The surprise announcement Wednesday came as the state struggles to find enough private attorneys willing to take on these cases, and advocates push for more funding for the system.

Until late last year, Maine was the only state that didn’t employ traditional public defenders. The attorney who resigned, Seth Levy, had been hired as one of the first five on the state’s payroll.

Justin Andrus, the executive director of the Maine Commission on Indigent Legal Services, said Levy left his role as the agency’s new district defender on Friday.

Levy confirmed in a voicemail Wednesday night that he had resigned. He has experience defending indigent clients, dating to before MCILS launched its rural defenders unit last year.

Levy did not return a message later Wednesday night seeking more information on his departure. Andrus and MCILS Deputy Director Eleanor Maciag did not respond to phone and email messages Wednesday seeking more information about Levy’s resignation and the names of the other defenders.


Commission members voted in an emergency meeting Wednesday to allow Andrus to take on the role and lead the newly hired public defense attorneys, for no more than six months, in addition to his existing responsibilities.

The group also agreed to allow Maciag to backfill some of Andrus’ executive director duties as needed.

Justin Andrus, the executive director of the Maine Commission on Indigent Legal Services, speaks in front of Judiciary Committee at the State House on Jan. 17. Brianna Soukup/Staff Photographer

Andrus said he does not intend to take on indigent clients as their sole attorney – rather, he’ll work with the four other defenders in a supervisory role to provide any assistance they need. The role could place him back in the courthouse for hearings and jury trials.

Andrus took over MCILS in 2021 following the resignation of the agency’s first director, John Pelletier. Andrus previously ran his own law office and took on indigent cases.

“The goal is not for me to become the district defender,” Andrus told commissioners. “The goal is for us to renew our search … as soon as it’s reasonably practical to get the right person into the job.”



Maine lawmakers and the governor authorized MCILS to hire the state’s first five public defense attorneys last year. Those attorneys began their work in December, according to an annual report from MCILS.

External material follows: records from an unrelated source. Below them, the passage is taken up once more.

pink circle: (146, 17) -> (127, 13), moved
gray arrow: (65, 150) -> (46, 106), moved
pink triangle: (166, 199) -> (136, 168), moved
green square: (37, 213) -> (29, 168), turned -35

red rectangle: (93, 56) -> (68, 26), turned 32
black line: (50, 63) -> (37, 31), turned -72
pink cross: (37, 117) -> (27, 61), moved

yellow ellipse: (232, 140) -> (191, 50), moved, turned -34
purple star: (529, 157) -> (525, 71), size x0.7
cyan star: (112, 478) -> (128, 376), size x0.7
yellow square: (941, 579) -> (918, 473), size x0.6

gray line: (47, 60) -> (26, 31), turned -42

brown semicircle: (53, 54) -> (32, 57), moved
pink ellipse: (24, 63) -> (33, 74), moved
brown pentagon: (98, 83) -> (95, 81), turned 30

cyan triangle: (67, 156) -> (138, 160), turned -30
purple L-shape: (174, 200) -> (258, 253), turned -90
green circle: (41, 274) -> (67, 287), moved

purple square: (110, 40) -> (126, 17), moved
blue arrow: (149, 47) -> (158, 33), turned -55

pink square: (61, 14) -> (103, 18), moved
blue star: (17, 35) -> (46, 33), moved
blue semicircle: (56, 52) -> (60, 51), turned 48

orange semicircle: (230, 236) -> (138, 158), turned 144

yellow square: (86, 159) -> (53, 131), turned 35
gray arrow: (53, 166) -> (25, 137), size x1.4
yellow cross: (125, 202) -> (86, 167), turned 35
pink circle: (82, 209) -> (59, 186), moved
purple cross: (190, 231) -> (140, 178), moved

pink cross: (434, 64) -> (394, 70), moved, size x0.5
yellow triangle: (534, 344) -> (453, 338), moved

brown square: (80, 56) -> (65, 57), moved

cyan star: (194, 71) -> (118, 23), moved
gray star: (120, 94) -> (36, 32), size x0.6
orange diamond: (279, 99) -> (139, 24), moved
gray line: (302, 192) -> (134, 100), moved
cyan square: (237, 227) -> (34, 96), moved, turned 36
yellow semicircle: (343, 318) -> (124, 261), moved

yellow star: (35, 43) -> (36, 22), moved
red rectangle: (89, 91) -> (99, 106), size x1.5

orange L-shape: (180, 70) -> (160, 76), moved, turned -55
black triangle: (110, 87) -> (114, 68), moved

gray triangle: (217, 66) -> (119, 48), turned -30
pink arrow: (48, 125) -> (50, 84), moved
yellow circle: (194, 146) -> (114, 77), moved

Lawmakers had approved the positions in April. In June, MCILS submitted job descriptions and salary proposals to the state Bureau for Human Resources, but the positions weren’t posted until later in the year, as MCILS staff defended the requested pay rates.

Gov. Janet Mills recently recommended funding 10 additional public defender positions. But MCILS has said public defenders alone will not be enough to solve Maine’s crisis.

The number of private attorneys willing to accept new cases is dropping off fast. Andrus told lawmakers last week that MCILS had 147 attorneys representing indigent clients beyond their first appearances in court, and only 62 of these were willing to accept new criminal cases. There were more than 400 attorneys accepting cases in 2020.

There are portions of the state where there are no attorneys available to take these cases.

Andrus has advocated for raising attorneys’ flat hourly pay from $80 to $150. In the governor’s latest budget proposal, she instead suggested a tiered reimbursement system depending on the type and complexity of cases.

MCILS has been pushing for a much larger budget increase that would set up a more robust public defender’s system like those in other states, with four offices and more than 40 public defense attorneys and support staff such as investigators, social workers and paralegals. Two of those offices would handle yet-to-be-tried criminal defendants in Aroostook County and a central county, likely Androscoggin or Kennebec. A third office would handle appeals, while a fourth would handle post-conviction reviews.

MCILS also has been embroiled in a lawsuit since March 2021 from the ACLU of Maine, which alleges the state is failing to fulfill its constitutional obligations to provide effective counsel to low-income Mainers.